Resilience and Recovery Loan Fund

RRLF closes to new applications at 5pm on Friday 13 November.  


Applicants will be considered on a first come first served basis and the closing date of the fund is subject to constant review.


Apply here

1) What is the fund?

The Resilience & Recovery Loan Fund (RRLF) is a new fund for social enterprises and charities that are improving people’s lives across the UK who are experiencing disruption to their normal business model as a result of COVID-19. It has been established to make an existing government scheme (the Coronavirus Business Interruption Loan Scheme (CBILS - see below) more easily accessible to charities and social enterprises.

To date, RRLF has approved funding to 30 charities and social enterprises, with a total value of over £10m.

The RRLF is being run by Social Investment Business (SIB) with an initial £25m investment and support from Big Society Capital. SIB is the lender, and will work with experienced social investor partners on delivery of the fund: Big Issue InvestCAF VenturesomeCharity BankResonanceSocial Investment ScotlandSocial and Sustainable Capital and Wales Council for Voluntary Action. Other delivery partners may be added in future.  See below for where to apply.

The £25m is part of a wider package of support announced by Big Society Capital.

£4m worth of grant funding has also been made available to be used alongside the Resilience and Recovery Loan Fund to support charities and social enterprises based in and delivering the majority of their impact in England. Those applying for loans under the RRLF might be eligible for part of the total amount approved to be provided as a grant, reducing the amount repayable. Please see section 6 below for further information.

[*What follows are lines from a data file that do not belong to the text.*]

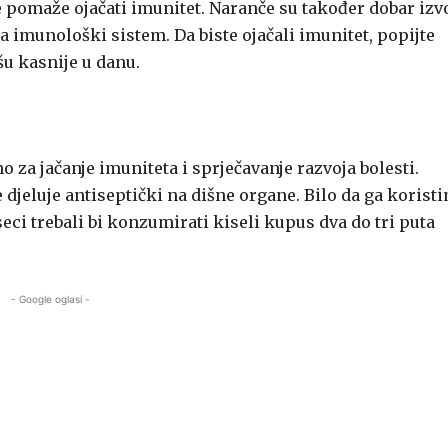
je pomaže ojačati imunitet. Naranče su također dobar izv
a imunološki sistem. Da biste ojačali imunitet, popijte
šu kasnije u danu.
o za jačanje imuniteta i sprječavanje razvoja bolesti.
 djeluje antiseptički na dišne organe. Bilo da ga korist
eci trebali bi konzumirati kiseli kupus dva do tri puta
- Google oglasi -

RRLF closes to new applications at 5pm on Friday 13 November.  Applicants will be considered on a first come first served basis and the closing date of the fund is subject to constant review.

2) Who is it for?

Many charities and social enterprises have been affected by the current crisis and lockdown, and have lost income. In many cases, grants will be the most appropriate answer (for a full range of grant sources, see SIB and Good Finance pages); other organisations will be making use of other government schemes, such as furloughing staff (see NCVO's pages for more information); others will not want to add more debt or additional loans to what they already have.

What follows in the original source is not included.